Class 4 Reflection
A key insight that stood out to me in this week’s readings is the importance of human intent and existing capabilities in shaping the success of technological interventions. In both Digital Study Hall (DSH) and Digital Green (DG), the role of mediators and the surrounding institutional infrastructure were central to outcomes. Technology appeared highly effective in contexts with strong foundations, but added little in places where human capacity was already constrained. These cases make it clear that technology alone cannot solve social development challenges. They also raise a harder question for me about whether investments in “technology for social good” are always justified, especially when the returns seem limited without parallel investments in people and systems.

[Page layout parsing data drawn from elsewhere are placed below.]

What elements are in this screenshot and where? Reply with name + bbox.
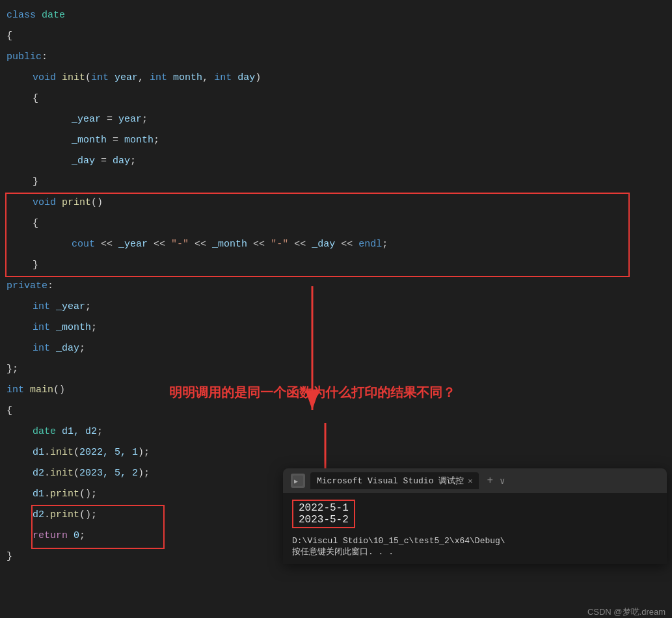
csdn-footer: CSDN @梦呓.dream — [587, 606, 665, 618]
code-line-2: { — [0, 26, 672, 47]
terminal-titlebar: ▶ Microsoft Visual Studio 调试控 ✕ + ∨ — [283, 468, 667, 493]
svg-text:▶: ▶ — [294, 477, 298, 485]
terminal-output-box: 2022-5-1 2023-5-2 — [292, 500, 355, 528]
terminal-body: 2022-5-1 2023-5-2 D:\Viscul Stdio\10_15_… — [283, 493, 667, 564]
code-line-7: _month = month; — [0, 130, 672, 151]
code-line-18: }; — [0, 359, 672, 380]
class-name-date: date — [42, 5, 65, 26]
code-line-5: { — [0, 88, 672, 109]
csdn-author: CSDN @梦呓.dream — [587, 607, 665, 617]
code-line-9: } — [0, 172, 672, 193]
code-line-3: public: — [0, 47, 672, 68]
code-line-1: class date — [0, 5, 672, 26]
code-line-10: void print() — [0, 193, 672, 213]
code-line-8: _day = day; — [0, 151, 672, 172]
terminal-output-line2: 2023-5-2 — [299, 514, 349, 526]
terminal-path: D:\Viscul Stdio\10_15_c\test5_2\x64\Debu… — [292, 536, 658, 546]
terminal-output-line1: 2022-5-1 — [299, 502, 349, 514]
annotation-text: 明明调用的是同一个函数为什么打印的结果不同？ — [169, 385, 455, 399]
code-line-13: } — [0, 255, 672, 276]
code-line-22: d1.init(2022, 5, 1); — [0, 442, 672, 463]
code-line-11: { — [0, 213, 672, 234]
annotation-area: 明明调用的是同一个函数为什么打印的结果不同？ — [169, 384, 455, 401]
terminal-prompt: 按任意键关闭此窗口. . . — [292, 546, 658, 558]
code-line-14: private: — [0, 276, 672, 297]
terminal-title: Microsoft Visual Studio 调试控 — [317, 475, 464, 487]
keyword-class: class — [7, 5, 42, 26]
code-line-20: { — [0, 401, 672, 422]
code-line-4: void init(int year, int month, int day) — [0, 68, 672, 88]
terminal-add-tab-icon[interactable]: + — [487, 475, 493, 487]
code-line-16: int _month; — [0, 317, 672, 338]
terminal-icon: ▶ — [291, 474, 305, 488]
code-line-15: int _year; — [0, 297, 672, 317]
code-line-12: cout << _year << "-" << _month << "-" <<… — [0, 234, 672, 255]
terminal-window: ▶ Microsoft Visual Studio 调试控 ✕ + ∨ 2022… — [283, 468, 667, 564]
code-line-17: int _day; — [0, 338, 672, 359]
code-line-21: date d1, d2; — [0, 422, 672, 442]
terminal-chevron-icon[interactable]: ∨ — [500, 476, 505, 487]
code-line-6: _year = year; — [0, 109, 672, 130]
terminal-close-icon[interactable]: ✕ — [468, 476, 472, 486]
terminal-tab[interactable]: Microsoft Visual Studio 调试控 ✕ — [310, 472, 479, 489]
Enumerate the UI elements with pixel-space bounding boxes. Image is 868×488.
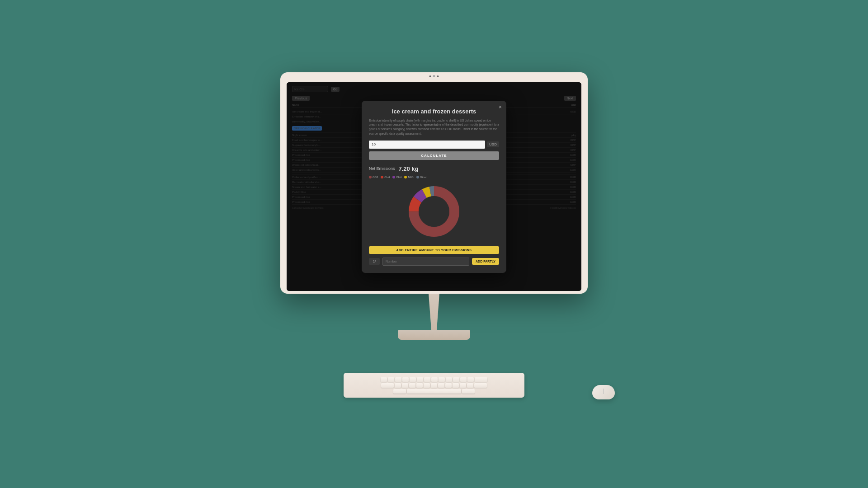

The DG case, in particular, stood out in how their approach has evolved over time. The paper argues that video-based interventions were effective largely because of mediators, who did more than just disseminate information. They facilitated the support that the farmers required. In a recent project, I interviewed a senior leader at DG about their AI chatbot for farmers. They mentioned that the organization has been increasingly focusing on reaching farmers through Facebook ads to scale access. Rather than relying primarily on extension workers, which is a slower and more resource-intensive model. This shift feels somewhat at odds with their earlier insights about the centrality of human mediators in driving impact. At the same time, I recognize the constraints they operate under. Extension workers are often embedded within government systems, and organizations like DG have limited control over that human infrastructure. This makes me wonder whether the shift reflects structural constraints, changing farmer behavior, or simply the affordances of newer technologies.
I also found the DSH findings striking in how closely they resemble the patterns I have seen in my fieldwork, despite the paper being over 14 years old. In a project where we studied teachers’ use of an AI-based lesson planning tool, those with higher morale consistently made better use of the technology. More broadly, schools with good infrastructure, dedicated staff for administrative support, and motivated leadership tended to have more teachers with high morale. This aligns closely with what DSH observed. In our case, while we could provide an AI-based tool, the actual impact depended heavily on factors outside our control.
These experiences push me to question where effort is best directed. If outcomes are so deeply shaped by underlying systems, would it be more productive to focus on strengthening those systems rather than building tools that primarily target frontline workers? At the same time, this raises a more difficult question. What role can technology realistically play in improving these underlying systems, rather than simply layering on top of them?